Covid-19 crisis more worse than 2008 meltdown, says Blackstone's Schwarzman1 min read . Updated: 24 Apr 2020, 10:54 PM IST
Blackstone's portfolio has borne the brunt of the economic crisis, as countries stalled economic activity to various degrees to contain the spread of the novel coronavirus
The covid-19 crisis, which has jolted economies worldwide, is much more formidable than the global financial crisis of 2008, said Blackstone’s chief executive and co-founder Stephen Schwarzman.
The New York-based alternative asset management behemoth’s portfolio has borne the brunt of the economic crisis, as countries stalled economic activity to various degrees to contain the spread of the novel coronavirus.
Overall, Blackstone’s assets under management (AUM) fell 5.7% to $538 billion as on 31 March, from $571 billion on 31 December.
“Blackstone’s first-quarter financial results reflect the unprecedented market and global economic conditions caused by the covid-19 pandemic," Schwarzman said on an analyst call late Thursday to discuss the firm’s Q1 2020 results.
Blackstone’s private equity portfolio was the worst-performing among all asset classes, with a 21.6% decline in value, although Schwarzman said the fall was in line with the benchmark S&P 500 index.
A major reason for the impact on the private equity portfolio was the firm’s energy investments. Excluding energy, the decline in value was 11.1% for the March quarter. The so-called tactical opportunities business saw a 15.9% drop in the quarter.
The overall private equity portfolio’s AUM stood at $174.7 billion. Other asset classes, such as real estate and credit, saw markdowns in value.
“The crisis has seen some of the largest declines in value across asset classes and market volatility has reached an all-time high," Schwarzman said.
He, however, said that these markdowns reflect a “point in time value" and do not reflect the ultimate value that Blackstone expects to realize from its investments.
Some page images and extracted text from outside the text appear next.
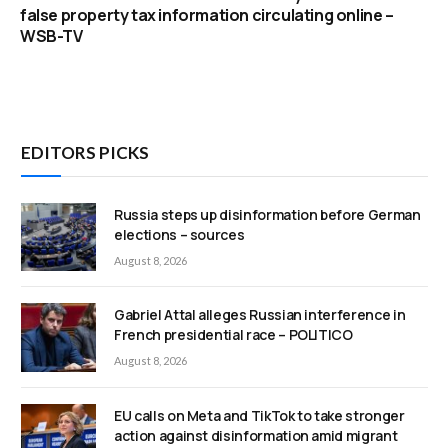
false property tax information circulating online –
WSB-TV
EDITORS PICKS
Russia steps up disinformation before German
elections – sources
August 8, 2026
Gabriel Attal alleges Russian interference in
French presidential race – POLITICO
August 8, 2026
EU calls on Meta and TikTok to take stronger
action against disinformation amid migrant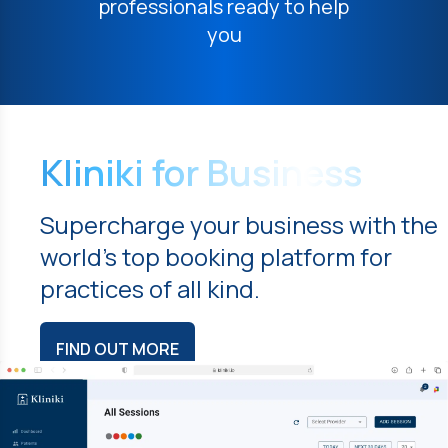
professionals ready to help
you
Kliniki for Business
Supercharge your business with the
world's top booking platform for
practices of all kind.
FIND OUT MORE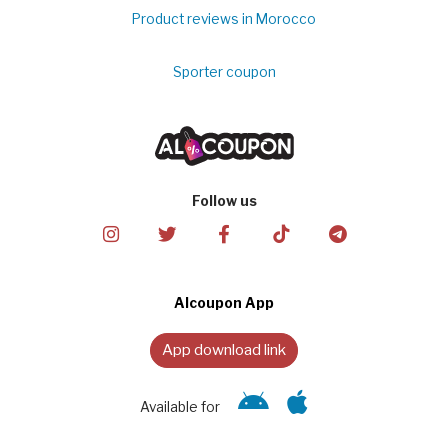
Product reviews in Morocco
Sporter coupon
Follow us
Alcoupon App
App download link
Available for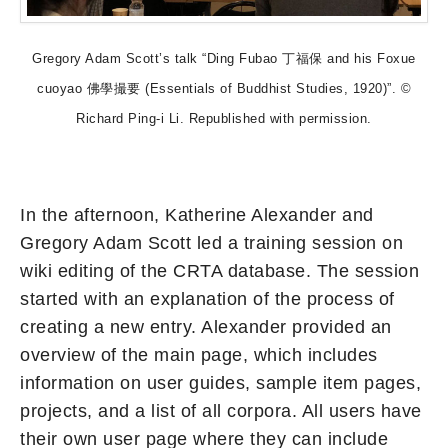
Gregory Adam Scott’s talk “Ding Fubao 丁福保 and his Foxue
cuoyao 佛學撮要 (Essentials of Buddhist Studies, 1920)”. ©
Richard Ping-i Li. Republished with permission.
In the afternoon, Katherine Alexander and
Gregory Adam Scott led a training session on
wiki editing of the CRTA database. The session
started with an explanation of the process of
creating a new entry. Alexander provided an
overview of the main page, which includes
information on user guides, sample item pages,
projects, and a list of all corpora. All users have
their own user page where they can include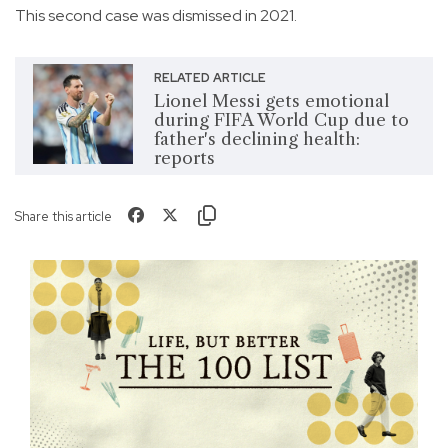
This second case was dismissed in 2021.
RELATED ARTICLE
Lionel Messi gets emotional
during FIFA World Cup due to
father's declining health:
reports
Share this article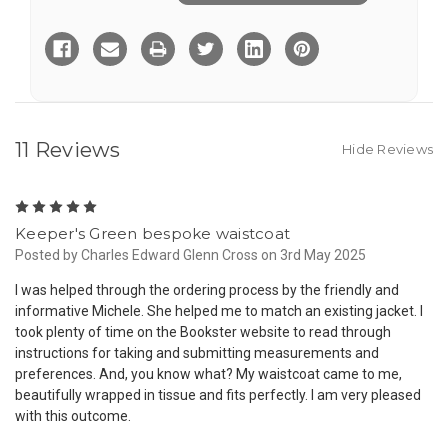
of
of
Order
Order
Custom
Custom
Made
Made
to
to
Measure
Measure
Single
Single
Breasted
Breasted
Waistcoat
Waistcoat
-
-
from
from
11 Reviews
Hide Reviews
5
Keeper's Green bespoke waistcoat
Posted by Charles Edward Glenn Cross on 3rd May 2025
I was helped through the ordering process by the friendly and
informative Michele. She helped me to match an existing jacket. I
took plenty of time on the Bookster website to read through
instructions for taking and submitting measurements and
preferences. And, you know what? My waistcoat came to me,
beautifully wrapped in tissue and fits perfectly. I am very pleased
with this outcome.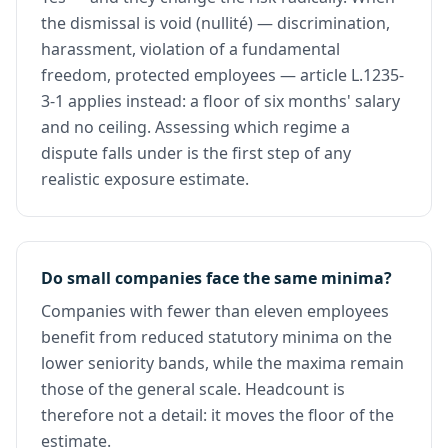
the dismissal is void (nullité) — discrimination,
harassment, violation of a fundamental
freedom, protected employees — article L.1235-
3-1 applies instead: a floor of six months' salary
and no ceiling. Assessing which regime a
dispute falls under is the first step of any
realistic exposure estimate.
Do small companies face the same minima?
Companies with fewer than eleven employees
benefit from reduced statutory minima on the
lower seniority bands, while the maxima remain
those of the general scale. Headcount is
therefore not a detail: it moves the floor of the
estimate.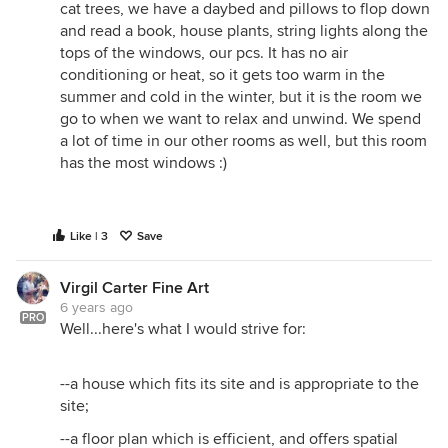
cat trees, we have a daybed and pillows to flop down
and read a book, house plants, string lights along the
tops of the windows, our pcs. It has no air
conditioning or heat, so it gets too warm in the
summer and cold in the winter, but it is the room we
go to when we want to relax and unwind. We spend
a lot of time in our other rooms as well, but this room
has the most windows :)
Like | 3
Save
Virgil Carter Fine Art
6 years ago
PRO
Well...here's what I would strive for:
--a house which fits its site and is appropriate to the
site;
--a floor plan which is efficient, and offers spatial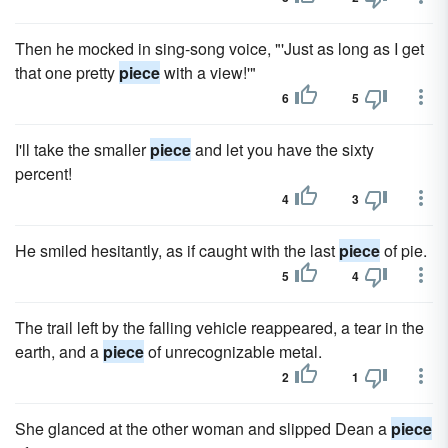
Then he mocked in sing-song voice, "'Just as long as I get
that one pretty
piece
with a view!'"
6
5
I'll take the smaller
piece
and let you have the sixty
percent!
4
3
He smiled hesitantly, as if caught with the last
piece
of pie.
5
4
The trail left by the falling vehicle reappeared, a tear in the
earth, and a
piece
of unrecognizable metal.
2
1
She glanced at the other woman and slipped Dean a
piece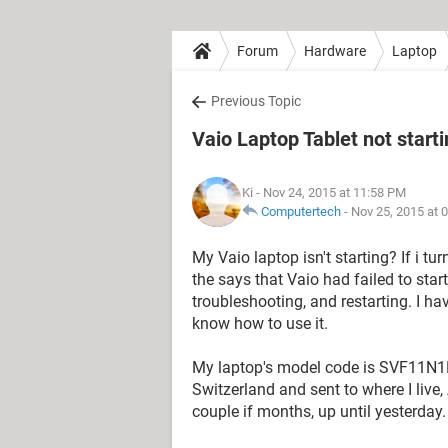
Forum
Hardware
Laptop
Previous Topic
Vaio Laptop Tablet not start
Ki
- Nov 24, 2015 at 11:58 PM
Computertech
-
Nov 25, 2015 at 
My Vaio laptop isn't starting? If i turn
the says that Vaio had failed to star
troubleshooting, and restarting. I hav
know how to use it.
My laptop's model code is SVF11N1
Switzerland and sent to where I live, 
couple if months, up until yesterday.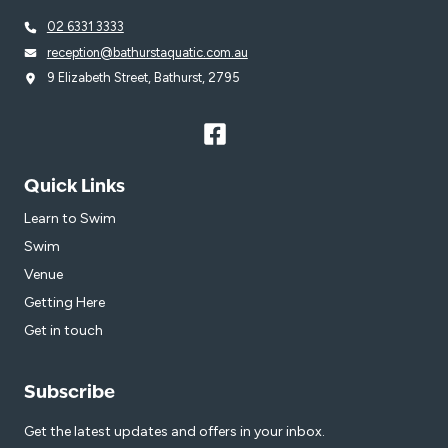
02 6331 3333
reception@bathurstaquatic.com.au
9 Elizabeth Street, Bathurst, 2795
Quick Links
Learn to Swim
Swim
Venue
Getting Here
Get in touch
Subscribe
Get the latest updates and offers in your inbox.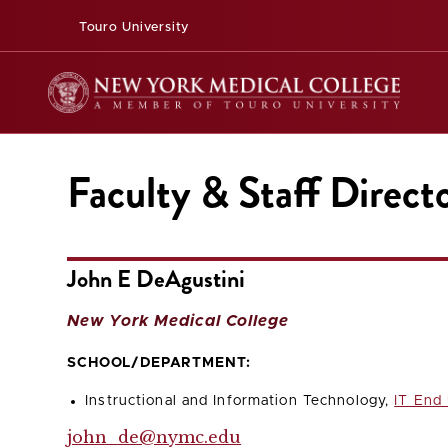
Touro University
Faculty & Staff Direct
John E DeAgustini
New York Medical College
SCHOOL/DEPARTMENT:
Instructional and Information Technology,
IT End
john_de@nymc.edu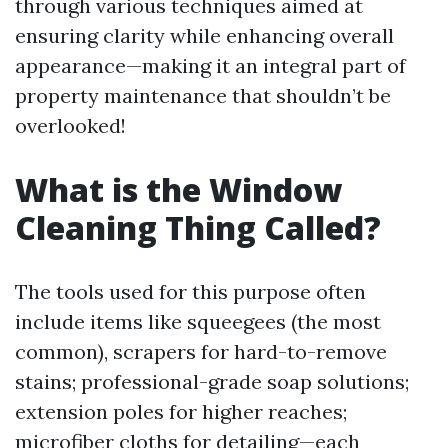
through various techniques aimed at
ensuring clarity while enhancing overall
appearance—making it an integral part of
property maintenance that shouldn’t be
overlooked!
What is the Window
Cleaning Thing Called?
The tools used for this purpose often
include items like squeegees (the most
common), scrapers for hard-to-remove
stains; professional-grade soap solutions;
extension poles for higher reaches;
microfiber cloths for detailing—each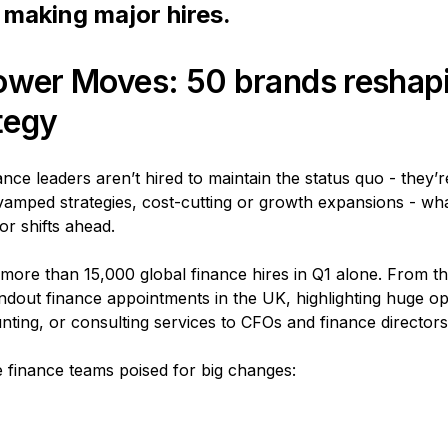
making major hires.
ower Moves: 50 brands reshapi
ategy
ce leaders aren’t hired to maintain the status quo - they’r
vamped strategies, cost-cutting or growth expansions - wh
or shifts ahead.
ore than 15,000 global finance hires in Q1 alone. From th
dout finance appointments in the UK, highlighting huge op
nting, or consulting services to CFOs and finance directors
ve finance teams poised for big changes: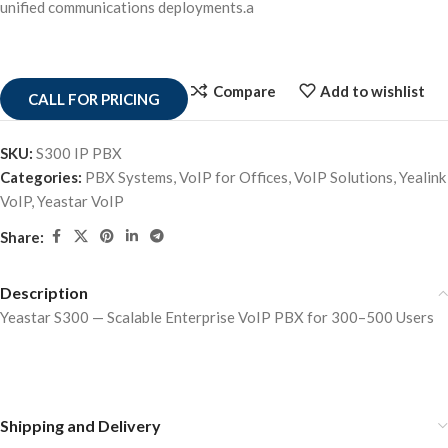
unified communications deployments.a
Compare
Add to wishlist
CALL FOR PRICING
SKU:
S300 IP PBX
Categories:
PBX Systems
,
VoIP for Offices
,
VoIP Solutions
,
Yealink
VoIP
,
Yeastar VoIP
Share:
Description
Yeastar S300 — Scalable Enterprise VoIP PBX for 300–500 Users
Shipping and Delivery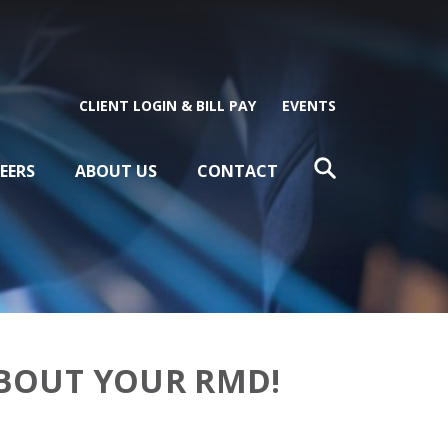
CLIENT LOGIN & BILL PAY
EVENTS
EERS
ABOUT US
CONTACT
ABOUT YOUR RMD!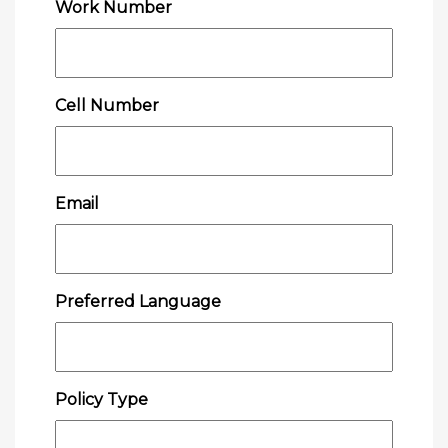
Work Number
Cell Number
Email
Preferred Language
Policy Type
“We bought Hilton Worldwide in October 2007, ahead of the market crash. At its worst point, the investment was marked down to 31 cents against the dollar. When the markets recovered, we were able to generate 10 times the marked down value generating about $14 billion in profits, likely the highest profit seen in the private equity industry," he said.
“Throughout our firm’s 35-year history, we have weathered many difficult periods, including the global financial crisis, only to emerge stronger than before. Our experience has shown that although asset values may be temporarily marked down, strong assets ultimately recover," Schwarzman said.